[clug] Two questions about Tablets

Eyal Lebedinsky eyal at eyal.emu.id.au
Fri Dec 16 03:49:24 MST 2011

I will go one further.

 From my little experimenting with a tablet (I use an Acer A501) I note a few major
subjects that one should accept from the outset.

- a tablet is not a computer, it is a large phone. Pretty much anything I thought
I can do I found difficult compared to a laptop. Cannot browse the fs. SD card *not*
treated as plain extra storage. Check your options for printing from the tablet.

- when you use a tablet you give up all control. Programs run when *they* want and you
have no say. I could not install *any* (I tried a few) email readers which did dot
ask for my password upfront and would not let go. I have to delete the account if I
want to remove the password (or I hope it is removed). No option to enter password
when I want to connect. In short, all passwords kept (and I understand that not
securely) and the *only* protection is the screen lock. Much written on this on
the 'net.

- programs running when they want mean that your 3G usage is out of control. For example,
google maps starts up at will and connects, as do many other programs like social apps
etc. (I do not use any yet they start and run in the background). Only safe solution
is to turn off mobile data, which is not what I want.

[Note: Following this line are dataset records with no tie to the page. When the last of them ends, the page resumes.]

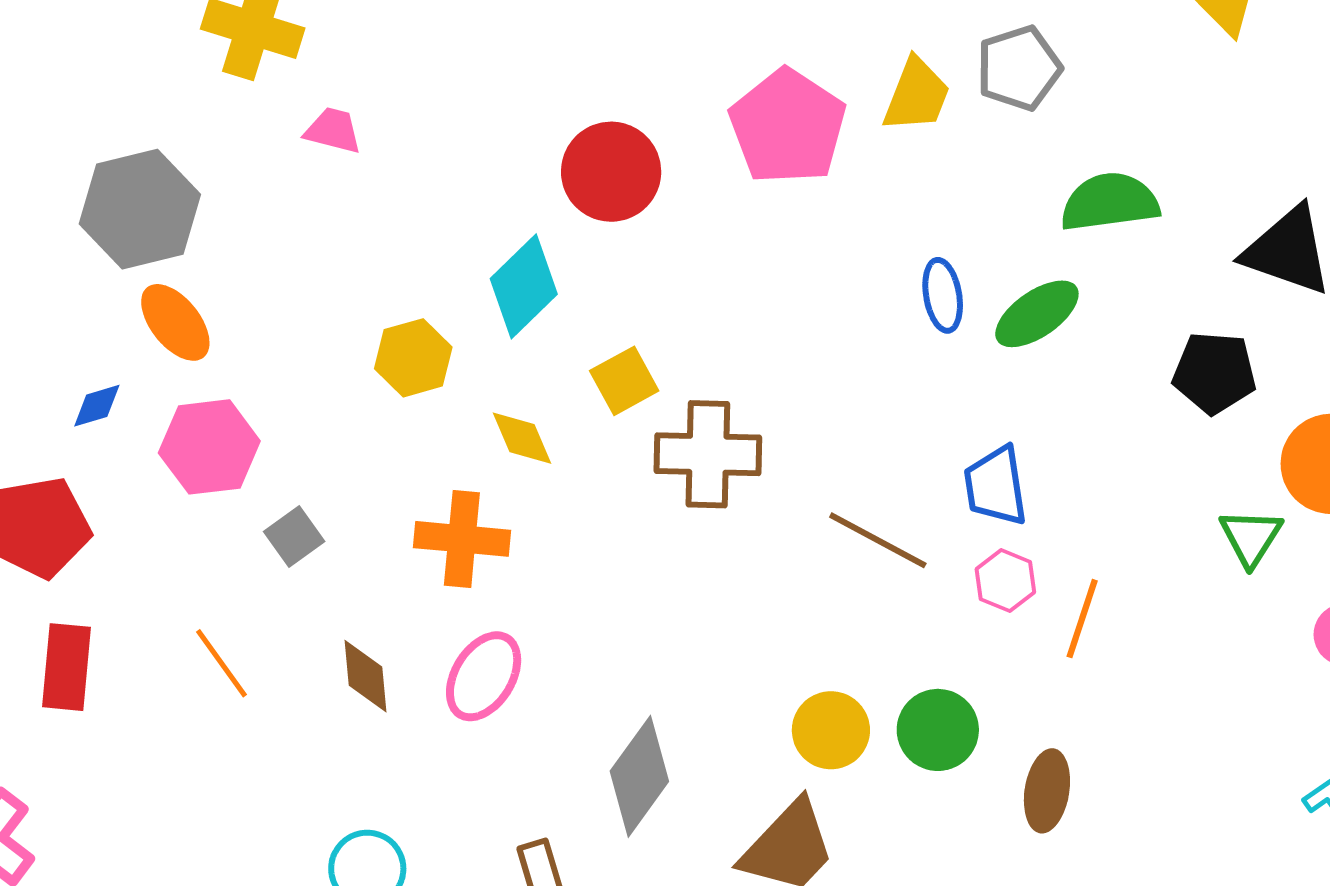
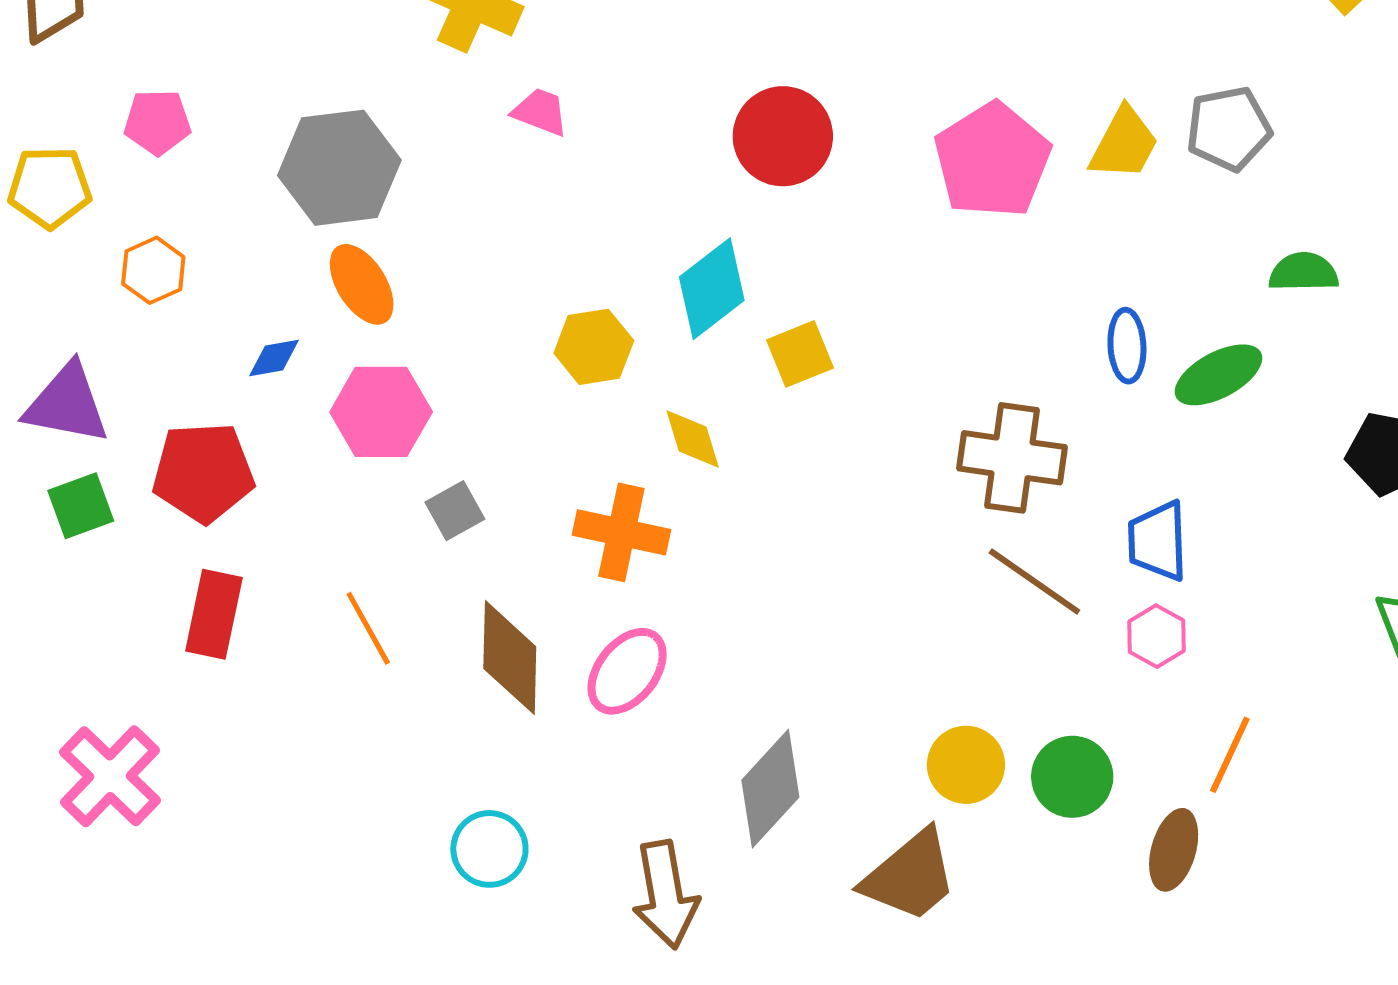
red circle: (611, 172) -> (783, 136), moved
green semicircle: (1110, 202) -> (1304, 272), size x0.7
yellow square: (624, 381) -> (800, 354), moved
brown cross: (708, 454) -> (1012, 458), moved
orange line: (1082, 619) -> (1230, 755), moved
brown diamond: (365, 676) -> (510, 658), size x1.5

If one accepts the above then a tablet may be a really useful on-the-go reader,
browser and what not. I agree though,  with Alex, that Ultrabooks look like a very
attractive proposition.

Also, if you are happy to root the device, and set it up to your liking, then your
experience could be much happier.


n.b. I know that I am paranoid, but in this case they *are* after me :-)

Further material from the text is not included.